4.23.2008

Bittersweet

Well, Dad's tombstone is now in place. It took us quite a while to do this. I think it felt like this was our last opportunity to say something to him. It was really hard to decide what to have inscribed... we just wanted it to be perfect. I think it turned out wonderfully!


(JR shot this with his phone... pretty good phone shot, I must say.)

This side that you see here has the verse "'Behold, I lay in Zion a choice stone, a precious corner stone, and he who believes in Him shall not be disappointed.' This precious value then is for you who believe." 1 Peter 2:6, 7 We picked this verse because we wanted to somehow give the gospel while also applying the verse to Dad. I think we can safely say that Dad is NOT disappointed! The back of the stone just says "Burger". The base of the stone (the skinny black part) contains a line from each of us. JR and JC's are on this side and mine and Mom's are on the other side. It looks so great.

This is so bittersweet. We are glad to have another chapter in this horrible experience closed, yet this makes things feel so official and final. I have always hated going out to visit Dad's grave because the part of him that was tangible, the part of him that I could touch and hug, the part of him that was human is there under my feet. I can hardly bear that thought. JR made the comment today that "I never thought I'd be visiting my Dad's grave". It's true. Of all people that we would imagine being breakable, Dad was not one of them. He was our rock. He was the picture of strength and love to us. How could he be the one that we are visiting in a cemetery?! I just still can't believe it is reality.

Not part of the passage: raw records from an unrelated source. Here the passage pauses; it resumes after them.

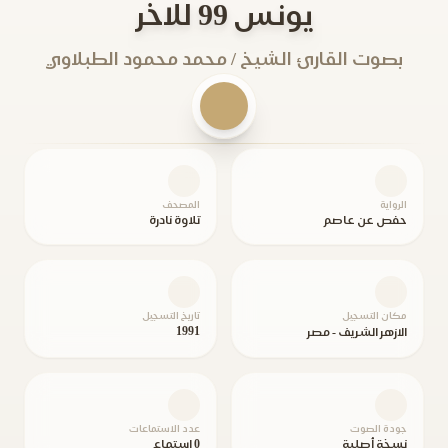
يونس 99 للاخر
بصوت القارئ الشيخ / محمد محمود الطبلاوي
الرواية
المصحف
حفص عن عاصم
تلاوة نادرة
مكان التسجيل
تاريخ التسجيل
1991
الازهر الشريف - مصر
جودة الصوت
عدد الاستماعات
نسخة أصلية
0 استماع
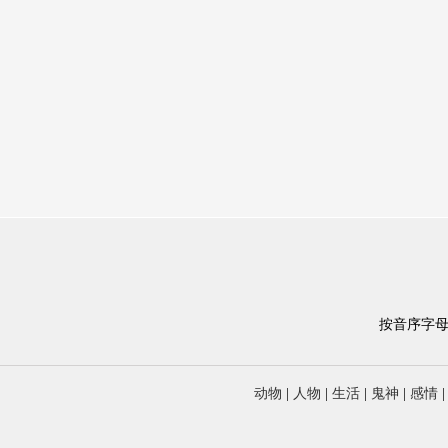
按音序字
动物
|
人物
|
生活
|
鬼神
|
感情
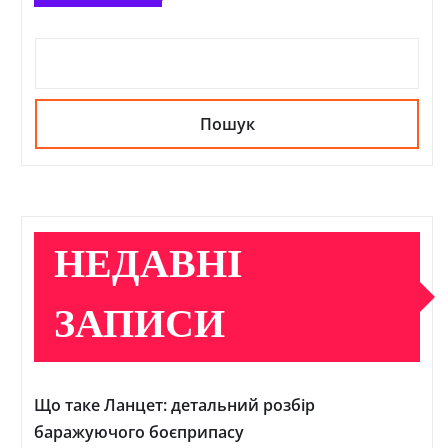
Пошук
НЕДАВНІ
ЗАПИСИ
Що таке Ланцет: детальний розбір
баражуючого боєприпасу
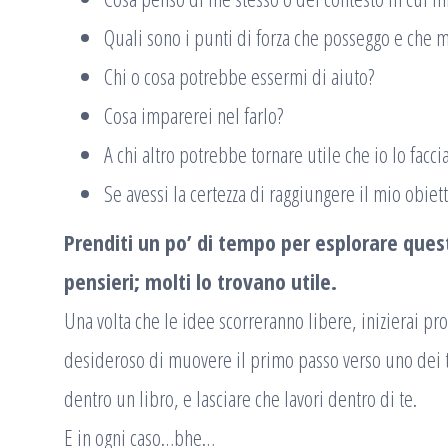
Quali sono i punti di forza che posseggo e che m
Chi o cosa potrebbe essermi di aiuto?
Cosa imparerei nel farlo?
A chi altro potrebbe tornare utile che io lo facci
Se avessi la certezza di raggiungere il mio obiet
Prenditi un po’ di tempo per esplorare ques
pensieri; molti lo trovano utile.
Una volta che le idee scorreranno libere, inizierai pro
desideroso di muovere il primo passo verso uno dei tu
dentro un libro, e lasciare che lavori dentro di te.
E in ogni caso…bhe…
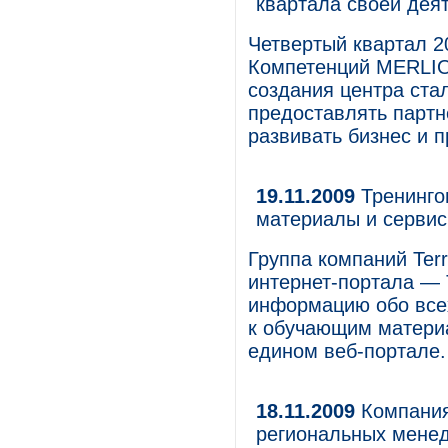
квартала своей дея
Четвертый квартал 2
Компетенций MERLIO
создания центра ст
предоставлять партн
развивать бизнес и 
19.11.2009
Тренингов
материалы и сервис
Группа компаний Terr
интернет-портала — Т
информацию обо все
к обучающим матери
едином веб-портале.
18.11.2009
Компания
региональных менед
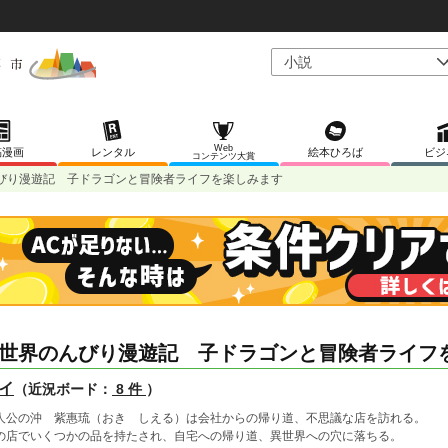
Web
稿漫画
レンタル
絵本ひろば
ビジ
コンテンツ大賞
びり漫遊記 子ドラゴンと冒険者ライフを楽しみます
世界のんびり漫遊記 子ドラゴンと冒険者ライフ
イ
（近況ボード：
8 件
）
人公の沖 紫惠琉（おき しえる）は会社からの帰り道、不思議な店を訪れる。
の店でいくつかの品を持たされ、自宅への帰り道、異世界への穴に落ちる。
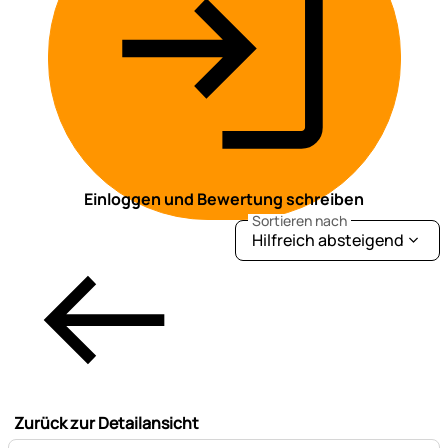
Einloggen und Bewertung schreiben
Sortieren nach
Hilfreich absteigend
Zurück zur Detailansicht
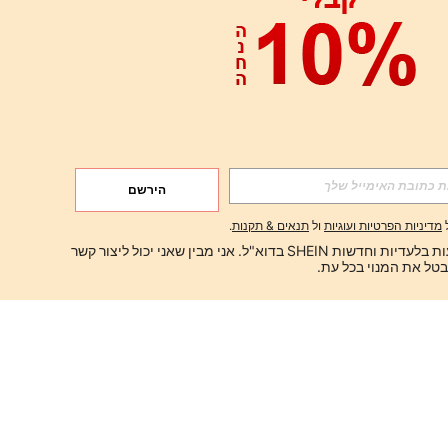
הירשם
מדיניות הפרטיות ועוגיות
ול
תנאים & תקנות
.
ברצוני לקבל הצעות בלעדיות וחדשות SHEIN בדוא"ל. אני מבין שאני יכול ליצור קשר 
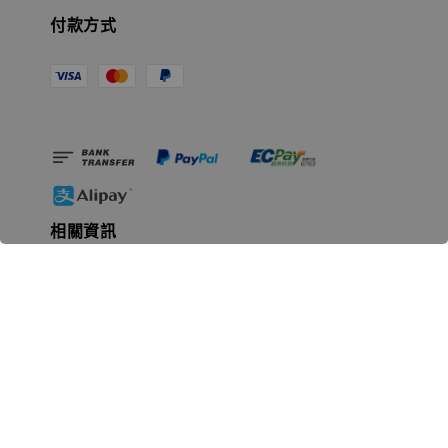
付款方式
相關資訊
無人島玩具公司資訊
里程碑
聯絡我們
認識GK
GK 預購流程說明
常見問題Q&A
EZWay易利委APP教學
For overseas clients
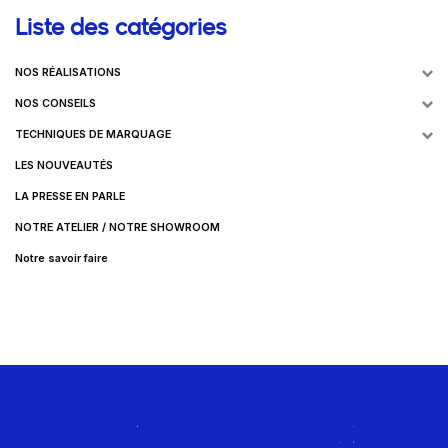
Liste des catégories
NOS RÉALISATIONS
NOS CONSEILS
TECHNIQUES DE MARQUAGE
LES NOUVEAUTÉS
LA PRESSE EN PARLE
NOTRE ATELIER / NOTRE SHOWROOM
Notre savoir faire
Rejoignez le Club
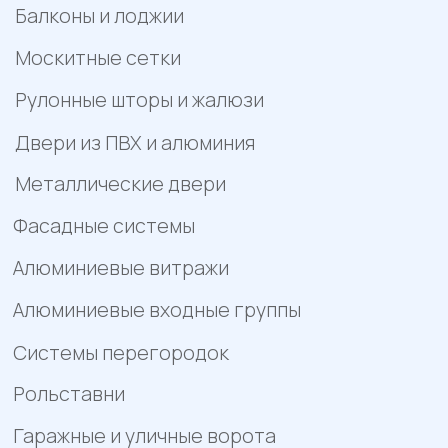
характер и не является публичной офертой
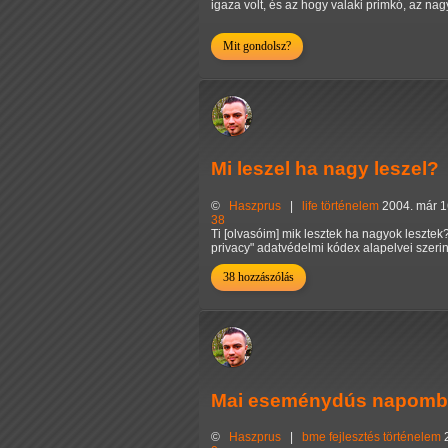
igaza volt, és az hogy valaki primkó, az n
Mit gondolsz?
Mi leszel ha nagy leszel?
©
Haszprus
|
life
történelem
2004. már 1
38
Ti [olvasóim] mik lesztek ha nagyok lesztek
privacy" adatvédelmi kódex alapelvei szeri
38 hozzászólás
Mai eseménydús napomból
©
Haszprus
|
bme
fejlesztés
történelem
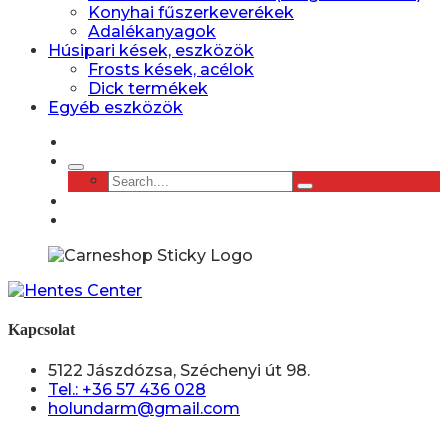
Konyhai fűszerkeverékek
Adalékanyagok
Húsipari kések, eszközök
Frosts kések, acélok
Dick termékek
Egyéb eszközök
Kapcsolat
5122 Jászdózsa, Széchenyi út 98.
Tel.: +36 57 436 028
holundarm@gmail.com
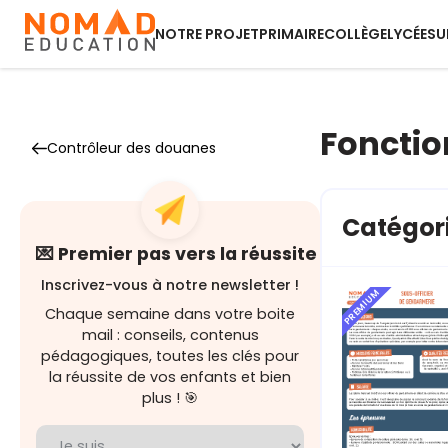
NOTRE PROJET
PRIMAIRE
COLLÈGE
LYCÉE
SU
Fonctio
Contrôleur des douanes
Catégori
💌 Premier pas vers la réussite
Inscrivez-vous à notre newsletter !
PREMIUM
Chaque semaine dans votre boite
mail : conseils, contenus
pédagogiques, toutes les clés pour
la réussite de vos enfants et bien
plus ! 🎯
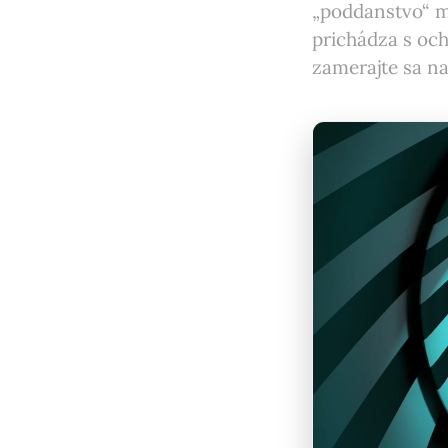
„poddanstvo“ môž
prichádza s ocho
zamerajte sa na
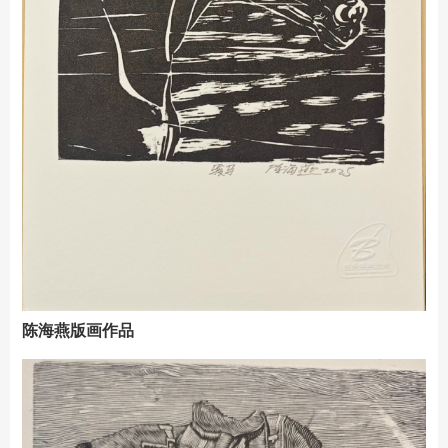
陈海燕版画作品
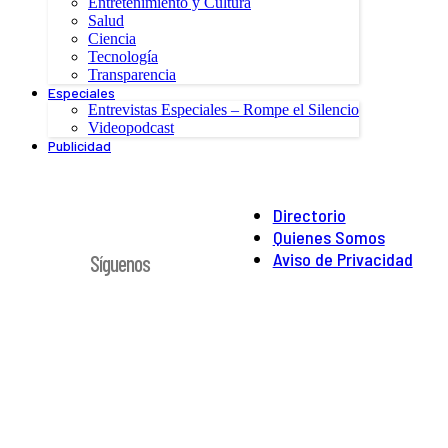
Entretenimiento y Cultura
Salud
Ciencia
Tecnología
Transparencia
Especiales
Entrevistas Especiales – Rompe el Silencio
Videopodcast
Publicidad
Directorio
Quienes Somos
Aviso de Privacidad
Síguenos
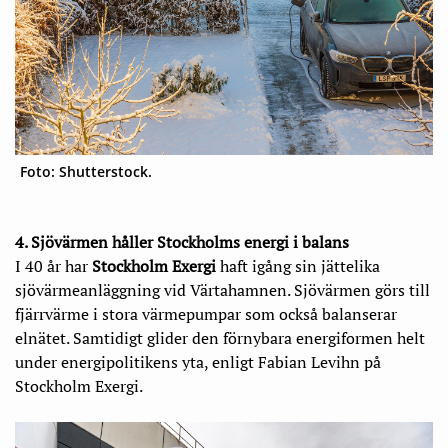
Foto: Shutterstock.
4. Sjövärmen håller Stockholms energi i balans
I 40 år har
Stockholm Exergi
haft igång sin jättelika
sjövärmeanläggning vid Värtahamnen. Sjövärmen görs till
fjärrvärme i stora värmepumpar som också balanserar
elnätet. Samtidigt glider den förnybara energiformen helt
under energipolitikens yta, enligt Fabian Levihn på
Stockholm Exergi.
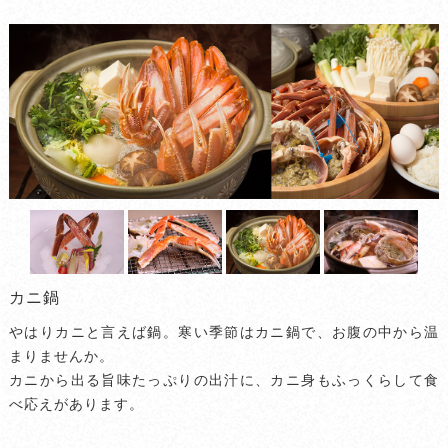
カニ鍋
やはりカニと言えば鍋。寒い季節はカニ鍋で、お腹の中から温
まりませんか。
カニから出る旨味たっぷりの出汁に、カニ身もふっくらして食
べ応えがあります。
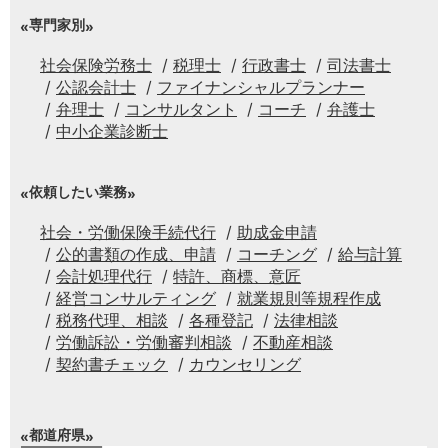
専門家別
社会保険労務士
税理士
行政書士
司法書士
公認会計士
ファイナンシャルプランナー
弁理士
コンサルタント
コーチ
弁護士
中小企業診断士
依頼したい業務
社会・労働保険手続代行
助成金申請
公的書類の作成、申請
コーチング
給与計算
会計処理代行
特許、商標、意匠
経営コンサルティング
就業規則等規程作成
税務代理、相談
各種登記
法律相談
労働訴訟・労働審判相談
不動産相談
契約書チェック
カウンセリング
都道府県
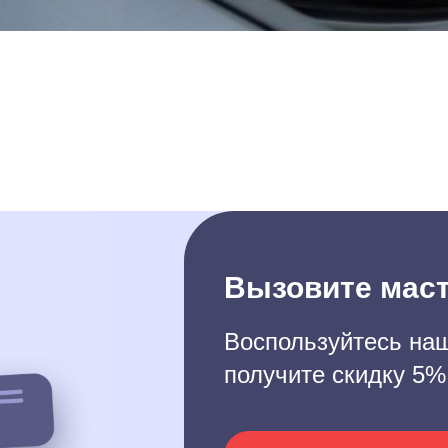
Вызовите маст
Воспользуйтесь наш
получите скидку 5%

Sorry, for the gloomy post. I needed an outlet. Thanks for being that.

7 comments:

jenica said...

The stone looks beautiful. I have no adequate words for you, but I'll be praying. You can share your feelings, no apologies needed.

Abbey said...

Thank-you for sharing. I cannot begin to imagine how you feel but I will tell you that you and your family have been an amazing witness through all of this. We will be praying for you all.

Kelly said...

It sounds like your family really honored your Father, Brooke, in the words you chose for the headstone. I'm praying for you today!

Jennifer Voss said...

It looks great. I know it is so hard to imagine that this has really happened, but I know he is smiling down on you and is so proud of the mother you have become!

Rachel C said...

I think the post was so moving,Brooke-it reminds me of what I need to be and do while I am on this earth and that it could be taken away any day. That is the greatest part, that he did what he was supposed to do with you guys and you will always have that with you.

Michelle said...

This post was really moving for me too. I will pray for you today.

Lista said...

Your dad raised a great daughter. I can only imagine how hard it must be to see that stone in place and feel the finality of it. I'm still praying for you!